The therapeutic modalities and number of sessions were recorded from both subject reports and electronic health records. Control participants also had two ²³Na-MRI study visits with a similar time interval, but they did not receive any treatment or intervention between visits. An outline of the study design and enrollment is shown in Figure 1.

FIG. 1.

Study design flowchart. Of the participants enrolled in the prospective clinical trial (n = 30), there were 14 subjects who met inclusion criteria for lower extremity lymphedema (LEL) and 16 control subjects without LEL were enrolled for a reproducibility analysis. A baseline visit was conducted in all enrolled subjects. Follow-up visits were conducted, during which three leg lymphedema subjects were lost due to follow-up. During this elapsed time between visits, participants with leg lymphedema (n = 11) received a standard-of-care complete decongestive therapy (CDT) course (≥5 sessions) dictated by their individual treating clinician. At the follow-up visit, imaging data were collected for 12 LEL-affected legs that completed a CDT therapy course and 7 contralateral legs that did not receive treatment. For the reproducibility subjects (n = 16), data were collected for 16 control legs that did not have treatment administered between the baseline and follow-up visits. Analyses were conducted separately for each group.

Image analysis

Multinuclear MRI data were processed to produce standardized TSC (mmol/L). TSC and leg circumference were analyzed from the central slice of each acquisition, capturing the widest part of the calf in the FOV. Standardized TSC, which is comparable across visits and participants, was determined by a voxel-wise linear calibration of the ²³Na-MRI signal to the known concentrations of the four standard solutions. Regions of interest were manually identified on the Dixon water-weighted image and used to calculate mean TSC in the skin, subcutaneous adipose tissue (SAT), and muscle; leg circumference was measured as the perimeter of the leg on ¹H-MRI.

Statistical analysis

The primary statistical objective is to test the hypothesis that TSC in each region (skin, SAT, and muscle) and leg circumference decreases following CDT treatment.

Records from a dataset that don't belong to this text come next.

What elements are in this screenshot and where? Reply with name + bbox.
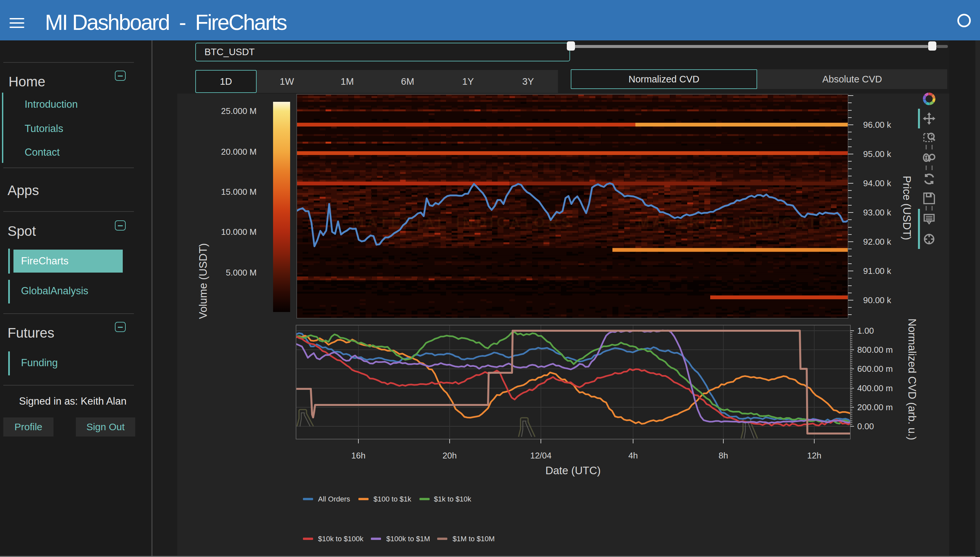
svg-text:$1k to $10k: $1k to $10k	[434, 495, 472, 503]
svg-text:91.00 k: 91.00 k	[863, 266, 891, 276]
svg-text:600.00 m: 600.00 m	[857, 364, 893, 374]
svg-text:400.00 m: 400.00 m	[857, 383, 893, 393]
svg-text:$1M to $10M: $1M to $10M	[453, 535, 495, 543]
svg-text:Price (USDT): Price (USDT)	[901, 176, 913, 240]
svg-text:95.00 k: 95.00 k	[863, 149, 891, 159]
svg-text:0.00: 0.00	[857, 421, 874, 431]
svg-text:96.00 k: 96.00 k	[863, 120, 891, 130]
svg-text:Date (UTC): Date (UTC)	[545, 464, 601, 477]
svg-text:4h: 4h	[628, 451, 638, 461]
svg-text:8h: 8h	[719, 451, 728, 461]
svg-text:93.00 k: 93.00 k	[863, 208, 891, 217]
svg-text:Normalized CVD (arb. u.): Normalized CVD (arb. u.)	[906, 319, 918, 440]
svg-text:Volume (USDT): Volume (USDT)	[197, 243, 209, 319]
svg-text:25.000 M: 25.000 M	[221, 106, 256, 116]
svg-text:12/04: 12/04	[530, 451, 552, 461]
svg-text:92.00 k: 92.00 k	[863, 237, 891, 247]
svg-text:800.00 m: 800.00 m	[857, 345, 893, 355]
svg-text:All Orders: All Orders	[318, 495, 350, 503]
svg-text:20h: 20h	[442, 451, 456, 461]
svg-text:$100k to $1M: $100k to $1M	[386, 535, 430, 543]
svg-text:10.000 M: 10.000 M	[221, 227, 256, 237]
svg-text:1.00: 1.00	[857, 326, 874, 336]
svg-text:15.000 M: 15.000 M	[221, 187, 256, 197]
svg-text:16h: 16h	[351, 451, 365, 461]
svg-text:5.000 M: 5.000 M	[226, 268, 256, 277]
svg-text:94.00 k: 94.00 k	[863, 178, 891, 188]
svg-text:90.00 k: 90.00 k	[863, 295, 891, 305]
svg-text:$100 to $1k: $100 to $1k	[373, 495, 412, 503]
svg-text:$10k to $100k: $10k to $100k	[318, 535, 363, 543]
svg-text:12h: 12h	[807, 451, 821, 461]
svg-text:MATERIAL INDICATORS: MATERIAL INDICATORS	[352, 214, 574, 230]
svg-text:20.000 M: 20.000 M	[221, 147, 256, 157]
svg-text:200.00 m: 200.00 m	[857, 402, 893, 412]
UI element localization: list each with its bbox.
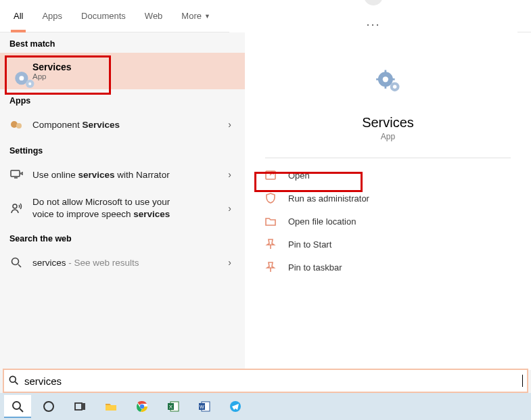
taskbar-excel[interactable]: X	[160, 395, 187, 418]
svg-rect-10	[384, 70, 386, 73]
taskbar-search-button[interactable]	[4, 395, 31, 418]
search-input[interactable]	[24, 375, 523, 387]
action-label: Run as administrator	[288, 193, 369, 204]
tab-all[interactable]: All	[14, 0, 23, 32]
svg-point-8	[12, 258, 19, 265]
svg-rect-11	[384, 86, 386, 89]
text-caret	[522, 375, 523, 387]
result-label: services - See web results	[32, 258, 139, 268]
result-narrator-services[interactable]: Use online services with Narrator ›	[0, 160, 245, 189]
taskbar-cortana-button[interactable]	[35, 395, 62, 418]
result-label: Use online services with Narrator	[32, 170, 170, 180]
svg-point-5	[16, 123, 22, 129]
svg-rect-6	[11, 170, 20, 177]
more-options-icon[interactable]: ···	[366, 18, 380, 32]
chevron-right-icon: ›	[228, 203, 235, 214]
person-speak-icon	[9, 202, 23, 215]
result-web-services[interactable]: services - See web results ›	[0, 248, 245, 277]
search-box[interactable]	[3, 369, 528, 393]
svg-point-18	[9, 376, 16, 382]
result-component-services[interactable]: Component Services ›	[0, 110, 245, 139]
tab-documents[interactable]: Documents	[81, 0, 126, 32]
action-label: Pin to taskbar	[288, 262, 342, 273]
group-search-web: Search the web	[0, 227, 245, 248]
chevron-right-icon: ›	[228, 169, 235, 180]
result-label: Do not allow Microsoft to use your voice…	[32, 196, 170, 220]
svg-point-20	[44, 402, 53, 411]
taskbar-file-explorer[interactable]	[97, 395, 124, 418]
detail-pane: Services App Open Run as administrator O	[245, 32, 531, 370]
taskbar-telegram[interactable]	[222, 395, 249, 418]
taskbar-chrome[interactable]	[129, 395, 156, 418]
detail-subtitle: App	[381, 132, 395, 141]
chevron-down-icon: ▼	[204, 13, 210, 20]
result-speech-services[interactable]: Do not allow Microsoft to use your voice…	[0, 189, 245, 227]
taskbar: X W	[0, 393, 531, 420]
svg-point-14	[382, 76, 388, 82]
group-settings: Settings	[0, 139, 245, 160]
search-icon	[8, 375, 19, 388]
svg-rect-21	[75, 403, 82, 410]
monitor-icon	[9, 168, 23, 181]
action-label: Open file location	[288, 216, 356, 227]
group-best-match: Best match	[0, 32, 245, 53]
tab-web[interactable]: Web	[145, 0, 163, 32]
taskbar-word[interactable]: W	[191, 395, 218, 418]
search-tabs: All Apps Documents Web More ▼ 9 ··· ✕	[0, 0, 531, 32]
svg-point-7	[13, 204, 17, 208]
tab-more-label: More	[181, 11, 202, 21]
result-label: Component Services	[32, 120, 120, 130]
component-services-icon	[9, 118, 23, 131]
action-pin-to-taskbar[interactable]: Pin to taskbar	[257, 256, 519, 279]
taskbar-task-view-button[interactable]	[66, 395, 93, 418]
action-label: Pin to Start	[288, 239, 331, 250]
divider	[265, 158, 511, 158]
folder-location-icon	[264, 215, 277, 227]
search-icon	[9, 256, 23, 269]
notification-badge[interactable]: 9	[364, 0, 383, 5]
pin-start-icon	[264, 238, 277, 250]
detail-title: Services	[362, 115, 414, 131]
pin-taskbar-icon	[264, 261, 277, 273]
action-open-file-location[interactable]: Open file location	[257, 210, 519, 233]
svg-rect-12	[376, 78, 379, 80]
tab-apps[interactable]: Apps	[42, 0, 62, 32]
svg-text:X: X	[169, 404, 173, 410]
svg-point-16	[392, 85, 396, 89]
shield-admin-icon	[264, 192, 277, 204]
action-pin-to-start[interactable]: Pin to Start	[257, 233, 519, 256]
annotation-highlight	[5, 55, 111, 95]
svg-text:W: W	[200, 404, 204, 409]
chevron-right-icon: ›	[228, 119, 235, 130]
annotation-highlight	[254, 172, 363, 192]
svg-point-19	[13, 402, 20, 409]
svg-rect-13	[392, 78, 394, 80]
chevron-right-icon: ›	[228, 257, 235, 268]
services-large-icon	[367, 60, 410, 103]
tab-more[interactable]: More ▼	[181, 0, 210, 32]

The linear mixed-effects model approach incorporates observations at baseline and intervention visits from affected legs treated with CDT and contralateral legs that did not receive treatment. For a multivariable analysis of the treatment effect, mixed-effects models assessed the difference between treated and untreated legs with leg classification (contralateral vs. affected legs) as an additional fixed effect. Thus, at the intervention visit, affected legs were considered “treated” observations. Observations were also adjusted according to subject ID and leg side, as nested random effects, since one or both of the participants’ legs were scanned across two visits. The nested random effects were included for the intercept at the subject level and at the side of legs within the subject level.

Using model-based (least-squares) means, treatment group means were estimated and compared using Wald tests. Standard residual analysis was performed. The 95% confidence interval (CI) for the mean group difference was also reported.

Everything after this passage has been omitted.